### PROVIDED INFORMATION

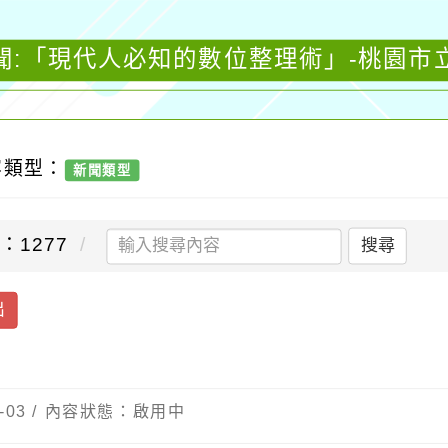
聞:「現代人必知的數位整理術」-桃園市
容類型：
新聞類型
：1277
搜尋
出
-03 / 內容狀態：啟用中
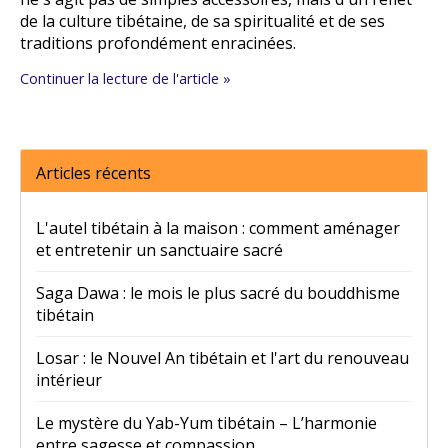
de la culture tibétaine, de sa spiritualité et de ses
traditions profondément enracinées.
Continuer la lecture de l'article »
Articles récents
L'autel tibétain à la maison : comment aménager
et entretenir un sanctuaire sacré
Saga Dawa : le mois le plus sacré du bouddhisme
tibétain
Losar : le Nouvel An tibétain et l'art du renouveau
intérieur
Le mystère du Yab-Yum tibétain – L’harmonie
entre sagesse et compassion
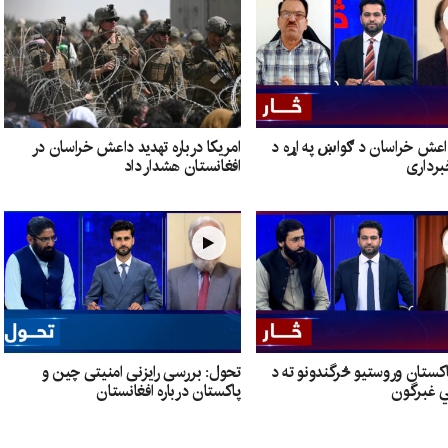
داعش خراسان د ګواښ په اړه د
امریکا درباره تهدید داعش خراسان در
برداری
افغانستان هشدار داد
اکستان وروستیو څرگندونو ته د
تحول: بررسی رایزنی امنیتی چین و
ي غبرگون
پاکستان درباره افغانستان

### GOAL OF THE EXERCISE
Find the string "درباره" in the listing and return every line that holds it.

### OUTPUT FOR THIS TASK
امریکا درباره تهدید داعش خراسان در
پاکستان درباره افغانستان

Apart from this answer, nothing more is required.